**RAW DATA**
* * *

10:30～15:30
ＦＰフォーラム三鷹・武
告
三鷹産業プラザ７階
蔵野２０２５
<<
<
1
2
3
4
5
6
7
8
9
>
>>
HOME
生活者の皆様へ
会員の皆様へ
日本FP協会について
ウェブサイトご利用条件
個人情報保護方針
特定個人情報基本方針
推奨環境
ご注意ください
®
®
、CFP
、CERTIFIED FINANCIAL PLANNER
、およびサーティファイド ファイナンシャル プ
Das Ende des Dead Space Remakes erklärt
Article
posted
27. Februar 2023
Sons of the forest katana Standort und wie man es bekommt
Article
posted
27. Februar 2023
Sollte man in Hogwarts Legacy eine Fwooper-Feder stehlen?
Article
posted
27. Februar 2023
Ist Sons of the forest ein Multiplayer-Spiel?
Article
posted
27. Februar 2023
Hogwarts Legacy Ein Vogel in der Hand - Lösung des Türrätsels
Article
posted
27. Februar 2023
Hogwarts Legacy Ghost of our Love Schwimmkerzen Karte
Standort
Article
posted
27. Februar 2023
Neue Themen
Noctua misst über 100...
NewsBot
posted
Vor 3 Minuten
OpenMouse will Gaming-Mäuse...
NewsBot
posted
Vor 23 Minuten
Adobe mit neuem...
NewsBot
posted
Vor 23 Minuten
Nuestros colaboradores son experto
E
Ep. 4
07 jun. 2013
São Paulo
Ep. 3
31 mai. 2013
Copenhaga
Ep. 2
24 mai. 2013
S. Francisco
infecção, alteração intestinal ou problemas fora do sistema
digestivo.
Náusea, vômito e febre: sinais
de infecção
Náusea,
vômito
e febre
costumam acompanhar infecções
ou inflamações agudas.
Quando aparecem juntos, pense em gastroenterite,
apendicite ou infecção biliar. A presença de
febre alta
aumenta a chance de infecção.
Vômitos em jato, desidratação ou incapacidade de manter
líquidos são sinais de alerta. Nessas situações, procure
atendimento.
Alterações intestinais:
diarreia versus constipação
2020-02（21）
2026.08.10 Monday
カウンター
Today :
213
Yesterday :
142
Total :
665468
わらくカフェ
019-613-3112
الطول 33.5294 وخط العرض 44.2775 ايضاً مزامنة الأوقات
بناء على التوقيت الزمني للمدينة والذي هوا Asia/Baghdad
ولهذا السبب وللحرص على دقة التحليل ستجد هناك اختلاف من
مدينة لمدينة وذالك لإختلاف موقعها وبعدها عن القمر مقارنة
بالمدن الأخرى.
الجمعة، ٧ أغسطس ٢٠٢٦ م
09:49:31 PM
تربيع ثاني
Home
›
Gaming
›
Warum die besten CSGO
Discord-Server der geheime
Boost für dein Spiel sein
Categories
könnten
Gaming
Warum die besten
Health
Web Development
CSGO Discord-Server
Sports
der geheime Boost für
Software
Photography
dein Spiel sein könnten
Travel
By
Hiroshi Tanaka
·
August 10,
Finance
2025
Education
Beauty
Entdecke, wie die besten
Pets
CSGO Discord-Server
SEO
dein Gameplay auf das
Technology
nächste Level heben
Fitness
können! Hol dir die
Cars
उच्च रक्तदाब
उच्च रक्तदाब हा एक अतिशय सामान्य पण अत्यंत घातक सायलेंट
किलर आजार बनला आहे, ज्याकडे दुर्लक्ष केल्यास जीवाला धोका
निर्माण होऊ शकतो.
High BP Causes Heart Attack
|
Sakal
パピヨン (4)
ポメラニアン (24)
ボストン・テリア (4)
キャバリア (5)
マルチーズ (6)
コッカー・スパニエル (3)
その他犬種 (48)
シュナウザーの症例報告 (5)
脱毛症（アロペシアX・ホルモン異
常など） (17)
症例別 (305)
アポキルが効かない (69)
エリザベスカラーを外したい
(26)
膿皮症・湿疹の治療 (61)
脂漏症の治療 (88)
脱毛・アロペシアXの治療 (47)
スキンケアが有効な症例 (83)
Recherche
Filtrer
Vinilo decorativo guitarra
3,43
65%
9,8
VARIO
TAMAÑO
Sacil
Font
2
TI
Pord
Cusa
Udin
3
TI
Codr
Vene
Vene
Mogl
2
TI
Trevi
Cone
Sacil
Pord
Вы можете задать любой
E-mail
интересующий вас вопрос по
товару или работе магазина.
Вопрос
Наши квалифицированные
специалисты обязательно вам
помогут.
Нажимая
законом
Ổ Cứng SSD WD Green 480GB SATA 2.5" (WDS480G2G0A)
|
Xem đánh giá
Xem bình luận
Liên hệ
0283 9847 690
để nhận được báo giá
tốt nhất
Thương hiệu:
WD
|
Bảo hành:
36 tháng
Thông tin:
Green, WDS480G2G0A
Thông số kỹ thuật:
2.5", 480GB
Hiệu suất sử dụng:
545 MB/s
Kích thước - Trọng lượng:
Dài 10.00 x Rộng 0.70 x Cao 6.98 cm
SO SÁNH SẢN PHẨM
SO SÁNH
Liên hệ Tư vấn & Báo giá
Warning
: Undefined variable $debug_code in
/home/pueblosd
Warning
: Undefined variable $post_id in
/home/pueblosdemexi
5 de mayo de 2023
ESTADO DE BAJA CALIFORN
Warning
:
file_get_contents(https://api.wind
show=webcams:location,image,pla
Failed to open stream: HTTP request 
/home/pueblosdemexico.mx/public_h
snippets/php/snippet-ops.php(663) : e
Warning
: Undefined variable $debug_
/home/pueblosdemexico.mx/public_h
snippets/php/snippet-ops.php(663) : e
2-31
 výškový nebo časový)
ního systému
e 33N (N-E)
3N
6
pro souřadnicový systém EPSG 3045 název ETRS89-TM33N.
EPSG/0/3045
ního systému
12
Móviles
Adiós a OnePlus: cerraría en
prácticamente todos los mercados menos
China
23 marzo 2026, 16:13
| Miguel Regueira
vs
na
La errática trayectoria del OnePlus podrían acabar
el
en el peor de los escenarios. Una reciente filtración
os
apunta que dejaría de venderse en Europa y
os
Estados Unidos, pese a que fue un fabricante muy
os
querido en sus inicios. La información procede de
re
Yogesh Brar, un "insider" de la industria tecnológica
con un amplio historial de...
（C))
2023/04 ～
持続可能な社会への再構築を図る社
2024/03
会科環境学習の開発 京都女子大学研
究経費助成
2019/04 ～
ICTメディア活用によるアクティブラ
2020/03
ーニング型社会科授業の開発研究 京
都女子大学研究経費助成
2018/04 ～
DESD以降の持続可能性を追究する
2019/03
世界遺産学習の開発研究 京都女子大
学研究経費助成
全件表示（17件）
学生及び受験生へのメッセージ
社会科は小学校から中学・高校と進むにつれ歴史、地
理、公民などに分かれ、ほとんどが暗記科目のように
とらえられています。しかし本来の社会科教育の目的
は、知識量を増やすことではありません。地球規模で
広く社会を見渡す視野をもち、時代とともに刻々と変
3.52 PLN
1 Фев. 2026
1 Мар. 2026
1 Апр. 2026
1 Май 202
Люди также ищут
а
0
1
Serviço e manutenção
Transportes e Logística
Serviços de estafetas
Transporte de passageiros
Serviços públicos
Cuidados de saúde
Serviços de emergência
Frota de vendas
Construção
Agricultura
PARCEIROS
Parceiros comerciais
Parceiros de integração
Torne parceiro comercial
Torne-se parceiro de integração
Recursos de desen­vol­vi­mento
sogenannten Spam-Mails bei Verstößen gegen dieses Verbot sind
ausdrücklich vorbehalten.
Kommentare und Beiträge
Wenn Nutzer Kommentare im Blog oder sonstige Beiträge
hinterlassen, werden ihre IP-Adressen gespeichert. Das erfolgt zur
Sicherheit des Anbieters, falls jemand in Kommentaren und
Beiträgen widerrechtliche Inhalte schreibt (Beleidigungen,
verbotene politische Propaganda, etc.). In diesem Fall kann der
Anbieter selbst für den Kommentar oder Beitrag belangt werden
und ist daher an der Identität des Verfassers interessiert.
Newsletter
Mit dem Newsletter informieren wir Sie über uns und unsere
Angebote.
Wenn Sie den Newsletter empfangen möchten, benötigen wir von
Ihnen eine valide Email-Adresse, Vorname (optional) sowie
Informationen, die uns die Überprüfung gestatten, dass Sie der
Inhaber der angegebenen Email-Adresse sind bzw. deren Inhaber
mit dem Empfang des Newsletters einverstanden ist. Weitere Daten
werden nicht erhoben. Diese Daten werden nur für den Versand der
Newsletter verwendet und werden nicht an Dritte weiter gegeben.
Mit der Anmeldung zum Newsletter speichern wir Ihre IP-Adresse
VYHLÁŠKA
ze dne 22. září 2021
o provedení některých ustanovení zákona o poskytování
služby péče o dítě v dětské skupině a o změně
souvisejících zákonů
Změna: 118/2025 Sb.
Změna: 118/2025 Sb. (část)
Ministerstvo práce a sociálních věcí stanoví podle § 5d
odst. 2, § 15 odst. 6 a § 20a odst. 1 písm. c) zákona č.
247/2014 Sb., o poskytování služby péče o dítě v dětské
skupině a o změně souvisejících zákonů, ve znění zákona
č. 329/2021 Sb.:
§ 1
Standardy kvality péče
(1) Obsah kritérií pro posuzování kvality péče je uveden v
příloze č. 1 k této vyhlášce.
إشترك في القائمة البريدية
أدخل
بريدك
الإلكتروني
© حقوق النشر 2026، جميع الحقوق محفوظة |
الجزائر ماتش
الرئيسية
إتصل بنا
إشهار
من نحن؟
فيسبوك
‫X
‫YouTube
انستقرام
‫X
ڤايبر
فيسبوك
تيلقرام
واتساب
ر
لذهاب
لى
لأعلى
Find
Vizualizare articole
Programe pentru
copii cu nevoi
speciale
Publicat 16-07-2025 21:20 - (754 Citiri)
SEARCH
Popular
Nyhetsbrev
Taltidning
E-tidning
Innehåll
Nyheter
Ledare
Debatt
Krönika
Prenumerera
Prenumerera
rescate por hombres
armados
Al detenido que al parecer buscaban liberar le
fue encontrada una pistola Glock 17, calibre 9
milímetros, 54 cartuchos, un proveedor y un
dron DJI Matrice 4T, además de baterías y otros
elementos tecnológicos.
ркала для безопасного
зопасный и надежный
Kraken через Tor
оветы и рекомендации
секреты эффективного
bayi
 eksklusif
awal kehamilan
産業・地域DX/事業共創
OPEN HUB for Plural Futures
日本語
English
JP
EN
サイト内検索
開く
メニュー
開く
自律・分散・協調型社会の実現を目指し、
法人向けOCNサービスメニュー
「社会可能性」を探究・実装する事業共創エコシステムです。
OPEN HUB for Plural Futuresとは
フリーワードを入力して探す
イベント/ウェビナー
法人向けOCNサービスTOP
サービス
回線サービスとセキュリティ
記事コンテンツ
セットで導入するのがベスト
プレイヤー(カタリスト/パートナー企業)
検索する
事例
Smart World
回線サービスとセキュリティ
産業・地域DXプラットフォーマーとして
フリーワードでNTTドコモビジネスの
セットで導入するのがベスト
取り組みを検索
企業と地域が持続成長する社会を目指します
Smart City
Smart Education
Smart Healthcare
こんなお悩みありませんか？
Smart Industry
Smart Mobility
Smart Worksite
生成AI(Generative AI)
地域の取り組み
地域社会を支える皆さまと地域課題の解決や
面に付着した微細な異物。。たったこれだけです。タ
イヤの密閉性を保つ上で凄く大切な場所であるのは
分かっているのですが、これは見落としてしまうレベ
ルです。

* * *

**WHAT YOU NEED TO DO**
The lines of the data, from the first through the one containing "07 jun. 2013", are to be transcribed exactly.

**OUTPUT BELOW**
10:30～15:30
ＦＰフォーラム三鷹・武
告
三鷹産業プラザ７階
蔵野２０２５
<<
<
1
2
3
4
5
6
7
8
9
>
>>
HOME
生活者の皆様へ
会員の皆様へ
日本FP協会について
ウェブサイトご利用条件
個人情報保護方針
特定個人情報基本方針
推奨環境
ご注意ください
®
®
、CFP
、CERTIFIED FINANCIAL PLANNER
、およびサーティファイド ファイナンシャル プ
Das Ende des Dead Space Remakes erklärt
Article
posted
27. Februar 2023
Sons of the forest katana Standort und wie man es bekommt
Article
posted
27. Februar 2023
Sollte man in Hogwarts Legacy eine Fwooper-Feder stehlen?
Article
posted
27. Februar 2023
Ist Sons of the forest ein Multiplayer-Spiel?
Article
posted
27. Februar 2023
Hogwarts Legacy Ein Vogel in der Hand - Lösung des Türrätsels
Article
posted
27. Februar 2023
Hogwarts Legacy Ghost of our Love Schwimmkerzen Karte
Standort
Article
posted
27. Februar 2023
Neue Themen
Noctua misst über 100...
NewsBot
posted
Vor 3 Minuten
OpenMouse will Gaming-Mäuse...
NewsBot
posted
Vor 23 Minuten
Adobe mit neuem...
NewsBot
posted
Vor 23 Minuten
Nuestros colaboradores son experto
E
Ep. 4
07 jun. 2013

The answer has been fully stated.